3:21 pm on Apr 30, 2007 (gmt 0)

10+ Year Member



During the course of today, my results have been served by the following four DCs:

209.85.165.103
209.85.165.104
209.85.165.147
209.85.165.99

In the SERPs from each datacenter, example.com has been placed at number 5 when searching for ‘red widgets’. However, if I search each of the four datacenters by pasting the IP into the address bar, I see ‘red widgets’ at number 2.

Is this discrepancy due to a the final application of a geofilter of some sort, or does the explanation lie elsewhere?

eschulma

1:46 am on May 1, 2007 (gmt 0)

10+ Year Member



Yes! I see the exact same thing! I'm so glad someone else saw this.

If I search with google.com -- one set of results. If I search with same IP address that google.com resolves to -- different results. And yes, I have been very careful, flushing the cache, being absolutely certain that the IP resolves exactly the same.

Of course, the problem with this is that now all the Google dance tools are (from my point of view) broken. According to the tools, I am at #2 for my important keyword phrase. According to my browser (unless I use an IP address), I'm nowhere to be found. No one else in my local area can see me either, but people in Colorado do.
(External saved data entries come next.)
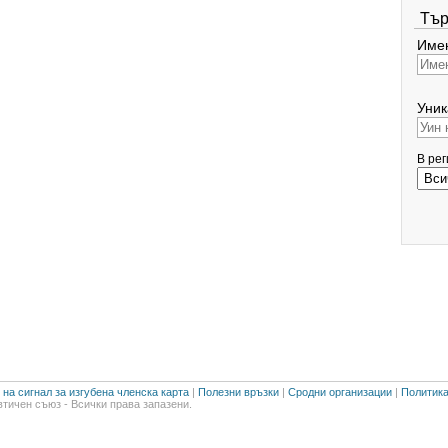
Тър
Имен
Уник
В ре
на сигнал за изгубена членска карта
|
Полезни връзки
|
Сродни организации
|
Политика
тичен съюз - Всички права запазени.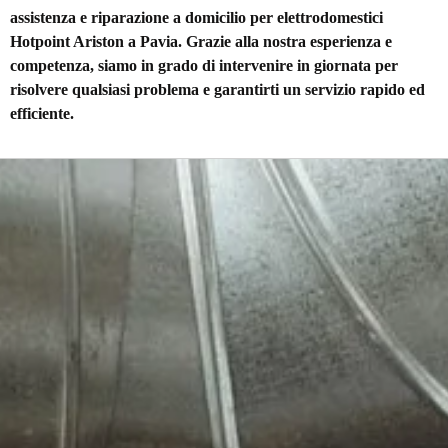
assistenza e riparazione a domicilio per elettrodomestici
Hotpoint Ariston a Pavia. Grazie alla nostra esperienza e
competenza, siamo in grado di intervenire in giornata per
risolvere qualsiasi problema e garantirti un servizio rapido ed
efficiente.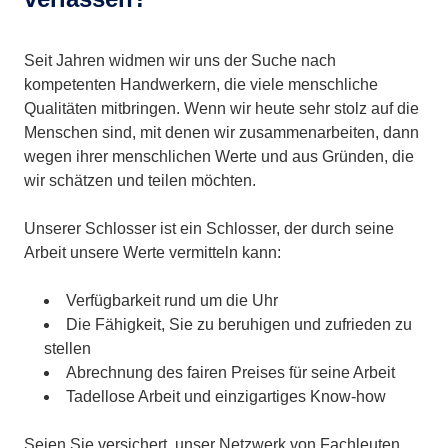
Seit Jahren widmen wir uns der Suche nach
kompetenten Handwerkern, die viele menschliche
Qualitäten mitbringen. Wenn wir heute sehr stolz auf die
Menschen sind, mit denen wir zusammenarbeiten, dann
wegen ihrer menschlichen Werte und aus Gründen, die
wir schätzen und teilen möchten.
Unserer Schlosser ist ein Schlosser, der durch seine
Arbeit unsere Werte vermitteln kann:
Verfügbarkeit rund um die Uhr
Die Fähigkeit, Sie zu beruhigen und zufrieden zu
stellen
Abrechnung des fairen Preises für seine Arbeit
Tadellose Arbeit und einzigartiges Know-how
Seien Sie versichert, unser Netzwerk von Fachleuten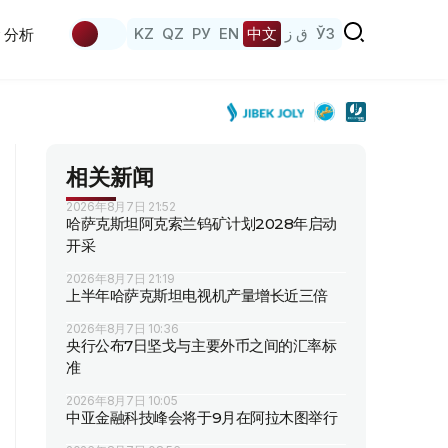
KZ
QZ
РУ
EN
中文
ق ز
ЎЗ
分析
相关新闻
2026年8月7日 21:52
哈萨克斯坦阿克索兰钨矿计划2028年启动
开采
2026年8月7日 21:19
上半年哈萨克斯坦电视机产量增长近三倍
2026年8月7日 10:36
央行公布7日坚戈与主要外币之间的汇率标
准
2026年8月7日 10:05
中亚金融科技峰会将于9月在阿拉木图举行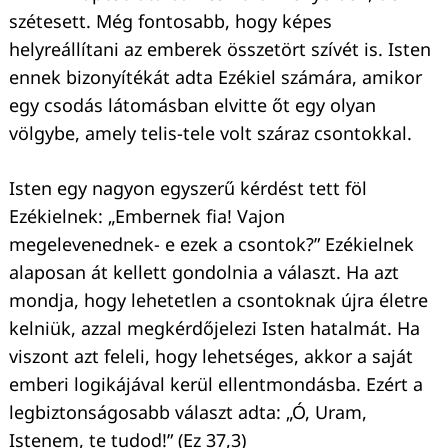
szétesett. Még fontosabb, hogy képes
helyreállítani az emberek összetört szívét is. Isten
ennek bizonyítékát adta Ezékiel számára, amikor
egy csodás látomásban elvitte őt egy olyan
völgybe, amely telis-tele volt száraz csontokkal.
Isten egy nagyon egyszerű kérdést tett föl
Ezékielnek: „Embernek fia! Vajon
megelevenednek- e ezek a csontok?” Ezékielnek
alaposan át kellett gondolnia a választ. Ha azt
mondja, hogy lehetetlen a csontoknak újra életre
kelniük, azzal megkérdőjelezi Isten hatalmát. Ha
viszont azt feleli, hogy lehetséges, akkor a saját
emberi logikájával kerül ellentmondásba. Ezért a
legbiztonságosabb választ adta: „Ó, Uram,
Istenem, te tudod!” (Ez 37,3)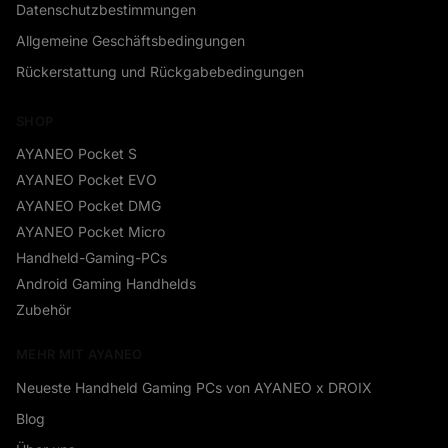
Datenschutzbestimmungen
Allgemeine Geschäftsbedingungen
Rückerstattung und Rückgabebedingungen
SHOP
AYANEO Pocket S
AYANEO Pocket EVO
AYANEO Pocket DMG
AYANEO Pocket Micro
Handheld-Gaming-PCs
Android Gaming Handhelds
Zubehör
MEHR MIT AYANEO
Neueste Handheld Gaming PCs von AYANEO x DROIX
Blog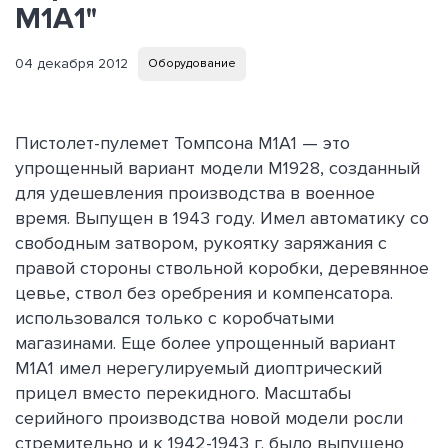
M1A1"
04 декабря 2012
Оборудование
Пистолет-пулемет Томпсона M1A1 — это
упрощенный вариант модели М1928, созданный
для удешевления производства в военное
время. Выпущен в 1943 году. Имел автоматику со
свободным затвором, рукоятку заряжания с
правой стороны ствольной коробки, деревянное
цевье, ствол без оребрения и компенсатора.
использовался только с коробчатыми
магазинами. Еще более упрощенный вариант
М1А1 имел нерегулируемый диоптрический
прицел вместо перекидного. Масштабы
серийного производства новой модели росли
стремительно и к 1942-1943 г. было выпущено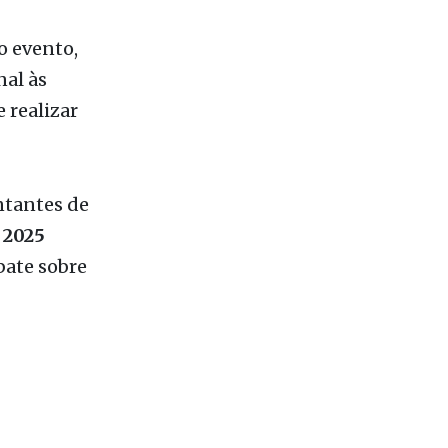
king e
que se
 evento,
nal às
 realizar
ntantes de
 2025
bate sobre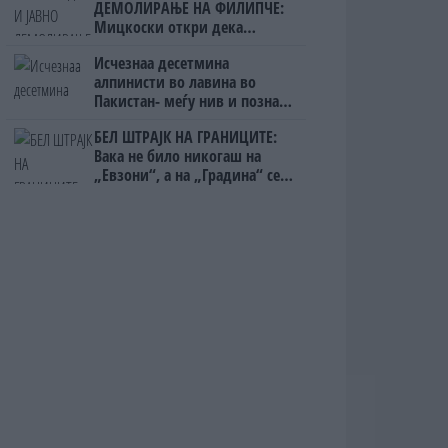
ДЕМОЛИРАЊЕ НА ФИЛИПЧЕ:
Мицкоски откри дека
човекот појма нема од
Исчезнаа десетмина
ништо, освен за кеш
алпинисти во лавина во
Пакистан- меѓу нив и познат
Непалец
БЕЛ ШТРАЈК НА ГРАНИЦИТЕ:
Вака не било никогаш на
„Евзони“, а на „Градина“ се
чека и пет часа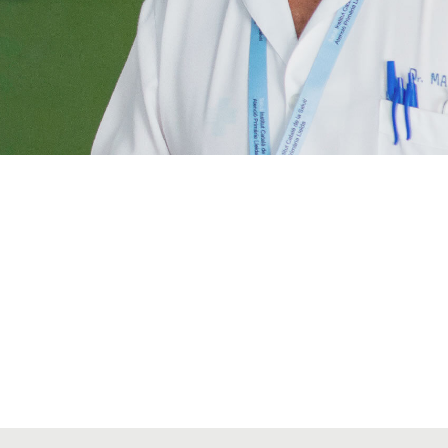
VIATGES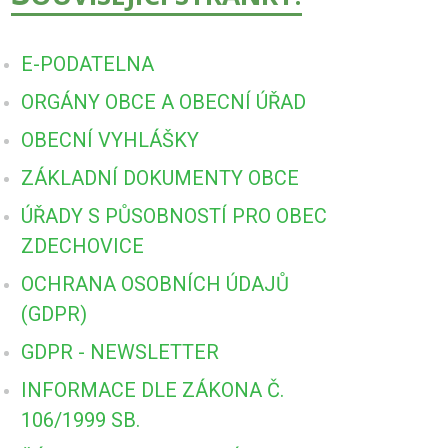
E-PODATELNA
ORGÁNY OBCE A OBECNÍ ÚŘAD
OBECNÍ VYHLÁŠKY
ZÁKLADNÍ DOKUMENTY OBCE
ÚŘADY S PŮSOBNOSTÍ PRO OBEC
ZDECHOVICE
OCHRANA OSOBNÍCH ÚDAJŮ
(GDPR)
GDPR - NEWSLETTER
INFORMACE DLE ZÁKONA Č.
106/1999 SB.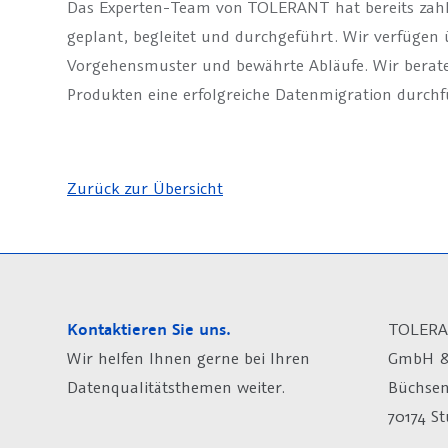
Das Experten-Team von TOLERANT hat bereits zahlr
geplant, begleitet und durchgeführt. Wir verfügen 
Vorgehensmuster und bewährte Abläufe. Wir berate
Produkten eine erfolgreiche Datenmigration durchf
Zurück zur Übersicht
Kontaktieren Sie uns.
TOLERA
Wir helfen Ihnen gerne bei Ihren
GmbH &
Datenqualitätsthemen weiter.
Büchsen
70174 St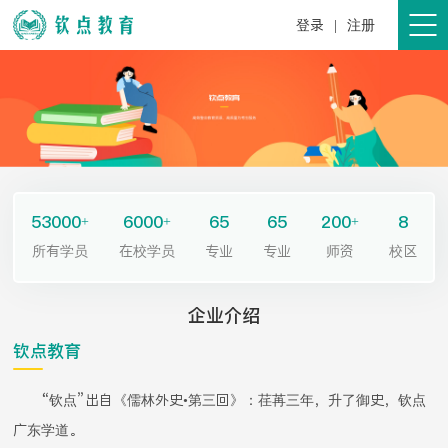
登录
|
注册
53000
6000
65
65
200
8
+
+
+
所有学员
在校学员
专业
专业
师资
校区
企业介绍
钦点教育
“钦点”出自《儒林外史•第三回》：荏苒三年，升了御史，钦点
广东学道。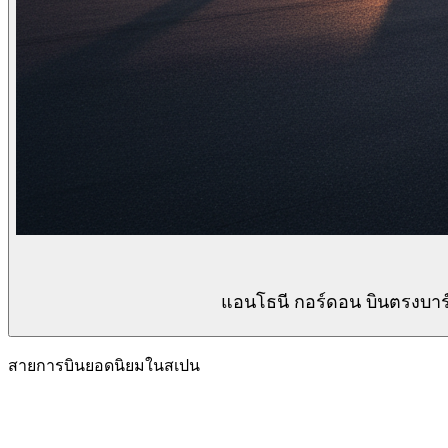
แอนโธนี กอร์ดอน บินตรงบาร
สายการบินยอดนิยมในสเปน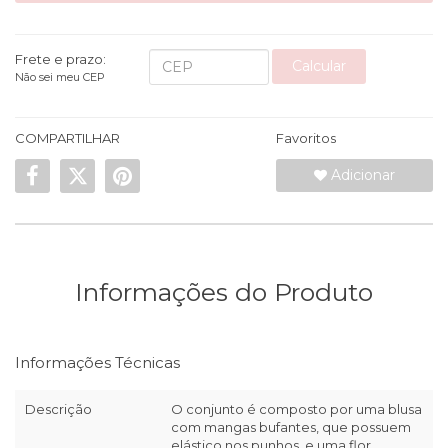
Frete e prazo:
Calcular
Não sei meu CEP
COMPARTILHAR
Favoritos
Adicionar
Informações do Produto
Informações Técnicas
Descrição
O conjunto é composto por uma blusa
com mangas bufantes, que possuem
elástico nos punhos, e uma flor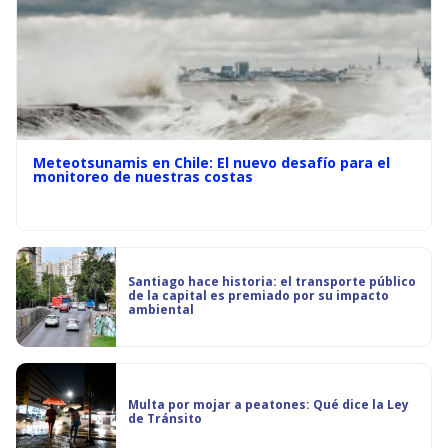
Meteotsunamis en Chile: El nuevo desafío para el
monitoreo de nuestras costas
Santiago hace historia: el transporte público
de la capital es premiado por su impacto
ambiental
Multa por mojar a peatones: Qué dice la Ley
de Tránsito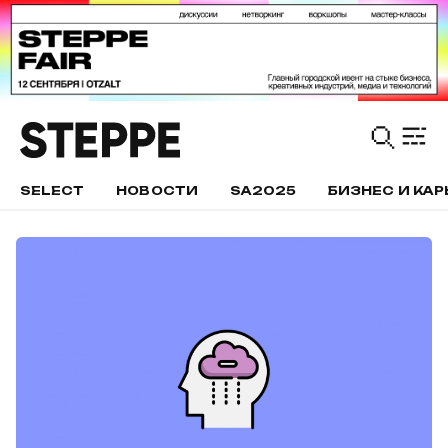
SELECT
НОВОСТИ
SA2025
БИЗНЕС И КАР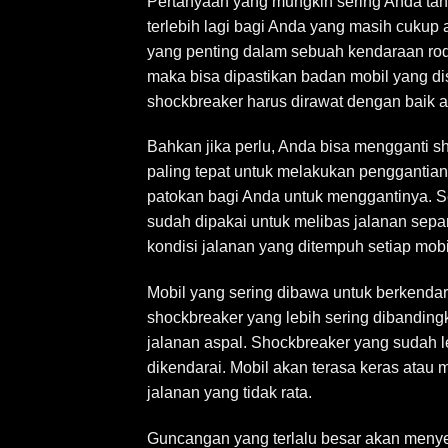
Pertanyaan yang mungkin sering Anda tan
terlebih lagi bagi Anda yang masih cuk
yang penting dalam sebuah kendaraan ro
maka bisa dipastikan badan mobil yang dis
shockbreaker harus dirawat dengan baik a
Bahkan jika perlu, Anda bisa mengganti s
paling tepat untuk melakukan penggantia
patokan bagi Anda untuk menggantinya. Se
sudah dipakai untuk melibas jalanan sepan
kondisi jalanan yang ditempuh setiap mob
Mobil yang sering dibawa untuk berkendar
shockbreaker yang lebih sering dibandin
jalanan aspal. Shockbreaker yang sudah
dikendarai. Mobil akan terasa keras atau
jalanan yang tidak rata.
Guncangan yang terlalu besar akan menye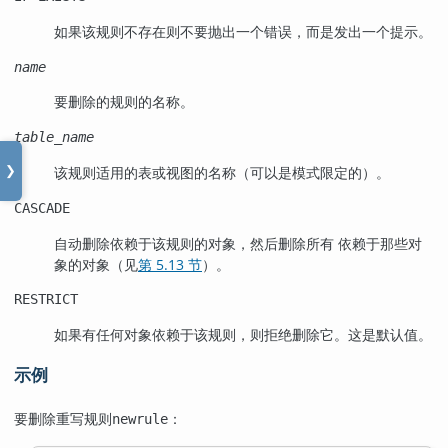
如果该规则不存在则不要抛出一个错误，而是发出一个提示。
name
要删除的规则的名称。
table_name
该规则适用的表或视图的名称（可以是模式限定的）。
❯
CASCADE
自动删除依赖于该规则的对象，然后删除所有 依赖于那些对
象的对象（见
第 5.13 节
）。
RESTRICT
如果有任何对象依赖于该规则，则拒绝删除它。这是默认值。
示例
要删除重写规则
：
newrule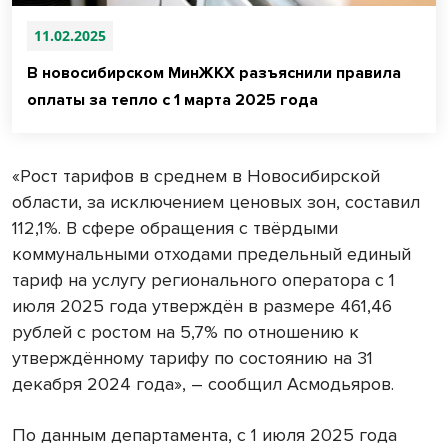
11.02.2025
В новосибирском МинЖКХ разъяснили правила
оплаты за тепло с 1 марта 2025 года
«Рост тарифов в среднем в Новосибирской
области, за исключением ценовых зон, составил
112,1%. В сфере обращения с твёрдыми
коммунальными отходами предельный единый
тариф на услугу регионального оператора с 1
июля 2025 года утверждён в размере 461,46
рублей с ростом на 5,7% по отношению к
утверждённому тарифу по состоянию на 31
декабря 2024 года», – сообщил Асмодьяров.
По данным департамента, с 1 июля 2025 года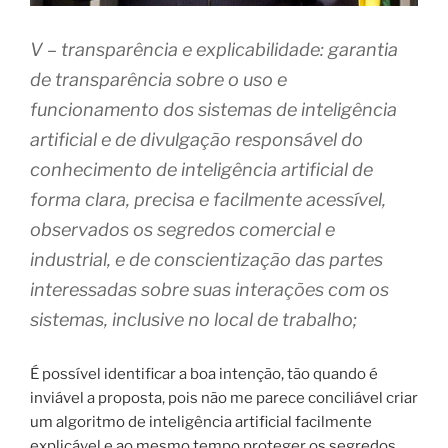
V – transparência e explicabilidade: garantia
de transparência sobre o uso e
funcionamento dos sistemas de inteligência
artificial e de divulgação responsável do
conhecimento de inteligência artificial de
forma clara, precisa e facilmente acessível,
observados os segredos comercial e
industrial, e de conscientização das partes
interessadas sobre suas interações com os
sistemas, inclusive no local de trabalho;
É possível identificar a boa intenção, tão quando é
inviável a proposta, pois não me parece conciliável criar
um algoritmo de inteligência artificial facilmente
explicável e ao mesmo tempo proteger os segredos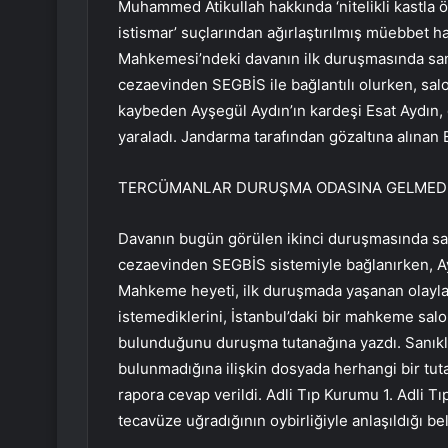
Muhammed Atikullah hakkında ‘nitelikli kastla öl
istismar’ suçlarından ağırlaştırılmış müebbet h
Mahkemesi’ndeki davanın ilk duruşmasında sa
cezaevinden SEGBİS ile bağlantılı olurken, sal
kaybeden Ayşegül Aydın’ın kardeşi Esat Aydın, 
yaraladı. Jandarma tarafından gözaltına alınan 
TERCÜMANLAR DURUŞMA ODASINA GELMED
Davanın bugün görülen ikinci duruşmasında s
cezaevinden SEGBİS sistemiyle bağlanırken, Ayd
Mahkeme heyeti, ilk duruşmada yaşanan olayl
istemediklerini, İstanbul’daki bir mahkeme sa
bulunduğunu duruşma tutanağına yazdı. Sanıkla
bulunmadığına ilişkin dosyada herhangi bir tu
rapora cevap verildi. Adli Tıp Kurumu 1. Adli T
tecavüze uğradığının oybirliğiyle anlaşıldığı beli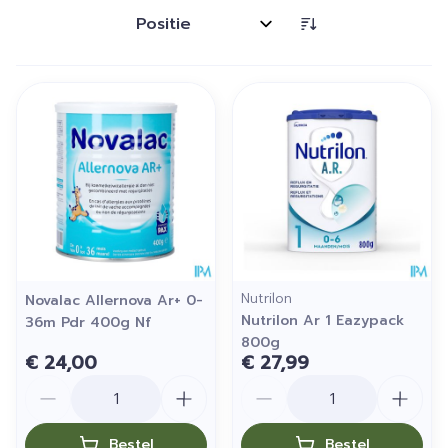
Sorteer op:
Nutrilon
Novalac Allernova Ar+ 0-
Nutrilon Ar 1 Eazypack
36m Pdr 400g Nf
800g
€ 24,00
€ 27,99
Aantal
Aantal
Bestel
Bestel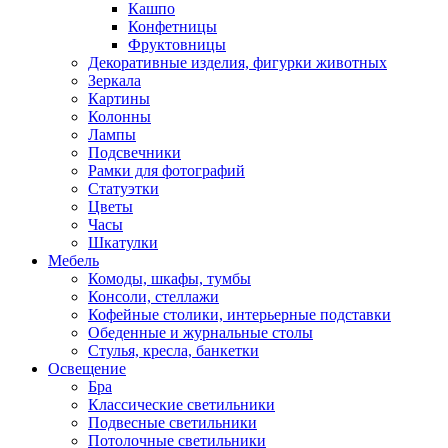
Кашпо
Конфетницы
Фруктовницы
Декоративные изделия, фигурки животных
Зеркала
Картины
Колонны
Лампы
Подсвечники
Рамки для фотографий
Статуэтки
Цветы
Часы
Шкатулки
Мебель
Комоды, шкафы, тумбы
Консоли, стеллажи
Кофейные столики, интерьерные подставки
Обеденные и журнальные столы
Стулья, кресла, банкетки
Освещение
Бра
Классические светильники
Подвесные светильники
Потолочные светильники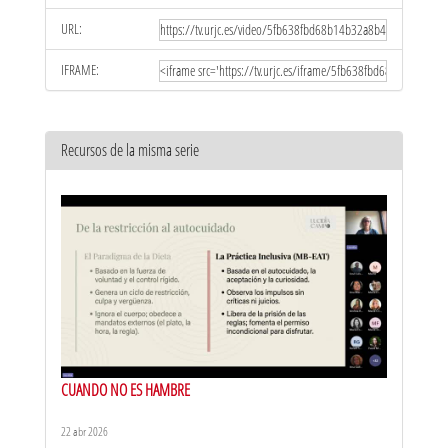
URL:
IFRAME:
Recursos de la misma serie
CUANDO NO ES HAMBRE
22 abr 2026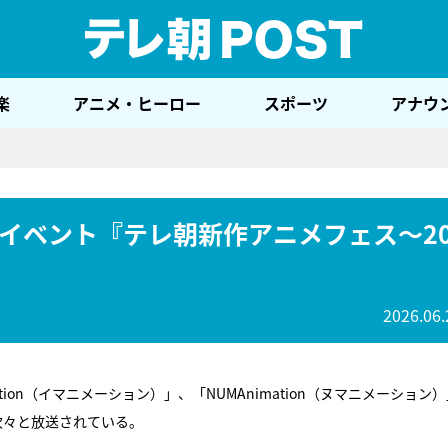
テレ
楽
アニメ・ヒーロー
スポーツ
アナウ
イベント『テレ朝新作アニメフェス～2
2026.06.
mation（イマニメーション）」、「NUMAnimation（ヌマニメーション
次々と放送されている。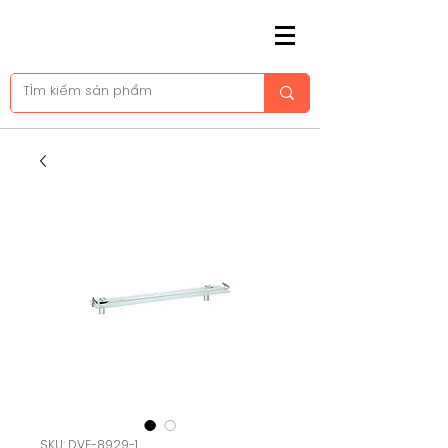
SKU: DVF-8929-1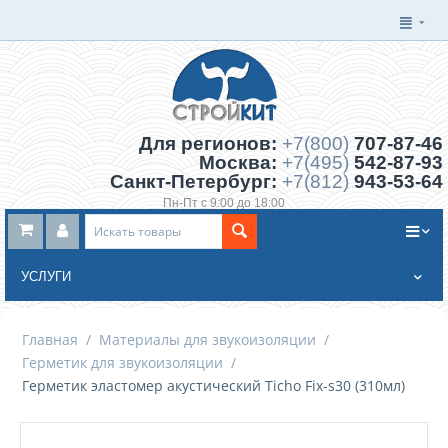
Для регионов:
+7(800)
707-87-46
Москва:
+7(495)
542-87-93
Санкт-Петербург:
+7(812)
943-53-64
Пн-Пт с 9:00 до 18:00
Заказать обратный звонок
УСЛУГИ
Главная
/
Материалы для звукоизоляции
/
Герметик для звукоизоляции
/
Герметик эластомер акустический Ticho Fix-s30 (310мл)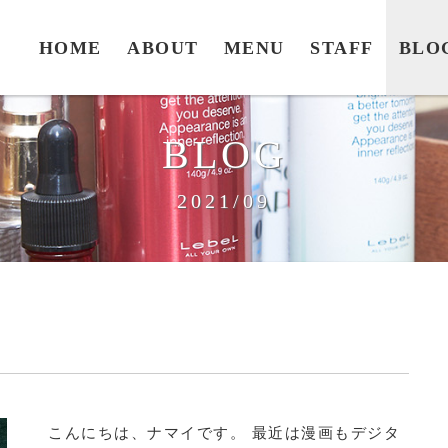
HOME
ABOUT
MENU
STAFF
BLO
BLOG
2021/09
こんにちは、ナマイです。 最近は漫画もデジタ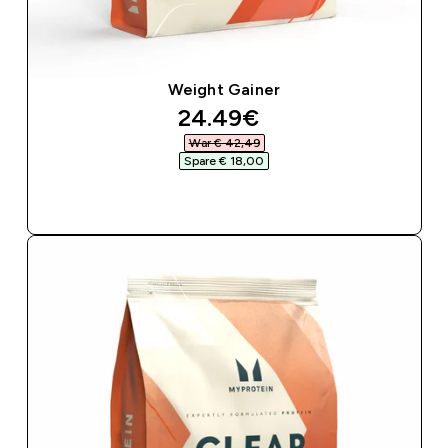
Weight Gainer
discounted price
24.49€‎
War € 42,49‎
Spare € 18,00‎
SOFORTKAUF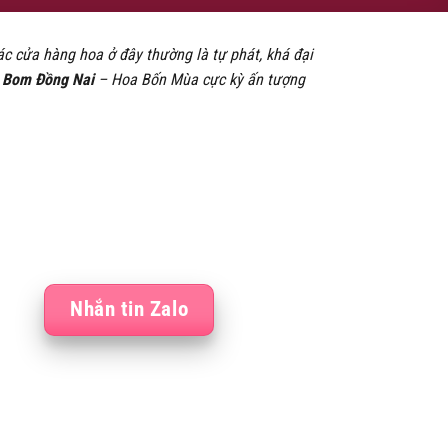
 cửa hàng hoa ở đây thường là tự phát, khá đại
 Bom Đồng Nai
– Hoa Bốn Mùa cực kỳ ấn tượng
Nhắn tin Zalo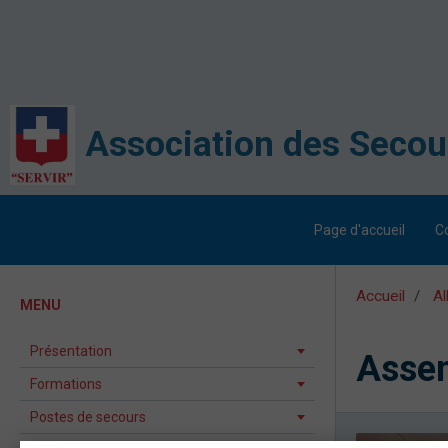
Page d'accueil
C
Accueil
A
MENU
Présentation
Assem
Formations
Postes de secours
Don't know about anyone else, and don't know how to tell, if IP searches are not going to work.

I would really like to know what the heck is going on.

eschulma

2:00 am on May 1, 2007 (gmt 0)

10+ Year Member



I should add, I was not signed in, so personalization is not the issue.

tedster

2:24 am on May 1, 2007 (gmt 0)

WebmasterWorld Senior Member 10+ Year Member



I work with several international websites and we see this all the time when team members check the same datacenter from different locations around the world. The same dc will give different results depending on geolocation...and as you said, we're not signed in, so personalized results are not what we're looking at.

Even west coast US or east coast US can show a difference.

eschulma

3:34 am on May 1, 2007 (gmt 0)

10+ Year Member



Thank you tedster, that makes perfect sense.

The next question is: What should we do about it? If my sales go down, or up, it would be nice to know that the cause is that the east coast suddenly doesn't see us, or what have you, rather than a PPC issue or something else.

Are there any tools that have distributed servers in the U.S. to mimic the effect? I realize this would not be totally trivial...

eschulma

3:52 am on May 1, 2007 (gmt 0)

10+ Year Member



Thinking about this, even geofiltering does not explain why putting in google.com, version the IP address, makes difference in the results (in a case where google.com resolves to that IP). In both cases the computer is in the same place. Does Google only "geofilter" if an explicit IP is left off?